Saying that Americans live beyond their means has become something of a cliche. But, as a diagnosis of the dollar's recent malaise, it happens to be exactly right: We import more than we export; we spend more than we save. To make the numbers add up, the rest of the world has to accept a growing supply of dollars. As happens whenever the supply of something increases without a corresponding rise in demand, the value of the dollar has fallen.

Snow knows as well as anyone that there are two ways for the U.S. economy to adjust. First, the dollar can keep losing value until foreign goods become prohibitively expensive and American goods became cheap. This would depress U.S. imports, stimulate exports, and bring the current account deficit back into balance. It also has the virtue of being a relatively painless solution to the underlying problem. The alternative is that Americans can consume less and save more. This would, of course, require some short-term sacrifice. For example, the most obvious way to increase national saving would be to lower the federal budget deficit, currently hovering above $400 billion per year.

In principle, either method can work. In practice, though, once currencies begin to adjust in response to economic imbalances, they often overshoot their targets. The only force restraining them is the belief among investors that the imbalances are being addressed. Absent that reassurance, a gradual dollar slide could easily turn into a rout. Interest rates would spike, the value of the stock market would tank, and the economy would veer toward a deep recession.
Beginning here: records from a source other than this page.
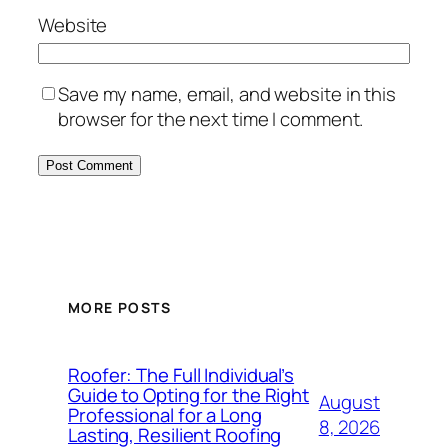
Website
Save my name, email, and website in this
browser for the next time I comment.
MORE POSTS
Roofer: The Full Individual’s
Guide to Opting for the Right
August
Professional for a Long
8, 2026
Lasting, Resilient Roofing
Is there any evidence the Bush administration understands this dilemma? None that we can see. Just about every pronouncement the White House has made since winning reelection betrays a blithe disregard for the consequences of the deficit. It has hinted at a proposal for the partial privatization of Social Security that would run up $1 to $2 trillion in new debt over the next decade. It initially attempted to exclude the costs of ongoing operations in Iraq and Afghanistan from its own measure of the deficit. And it has insisted that the baseline for its promise to cut the deficit in half by 2009 is its February 2004 estimate of $521 billion rather than $413 billion, the actual 2004 deficit. (The higher baseline makes halving the deficit roughly $50 billion easier to achieve.)

Unsurprisingly, institutional investors and foreign central banks, the chief holders of U.S. Treasuries, are not buying it. Literally. Speculators are increasingly bearish on the dollar. Even the famously conservative Warren Buffett has plunked down a $20 billion bet against the greenback. Meanwhile, Russia and Indonesia both announced late last year that their central banks may soon begin diversifying into euros. And, just this week, a survey by the London- based Central Banking Publications found that foreign central banks are increasing their euro reserves, most of them to offset lower dollar holdings.

The administration's defenders argue that the dollar can't fall too far: The sheer magnitude of the U.S. economy makes the dollar the de facto currency of international commerce and finance. But the rising prominence of the euro means the dollar is no longer irreplaceable. The Eurozone increasingly rivals the United States in its share of global output, a trend that will only continue as it expands to include countries like Poland and Turkey. And, thanks in part to anti-Americanism (another signature Bush administration achievement), major oil producers may soon begin pricing their exports in euros.

In mid-December, the president told reporters, "We'll do everything we can in the upcoming legislative session to send a signal to the markets that we'll deal with our deficit, which, hopefully, will cause people to want to buy dollars." But, judging from Bush's record so far, "everything we can" means not very much, and a policy based on hope is really no policy at all.

This article originally ran in the February 7, 2005 issue of the magazine.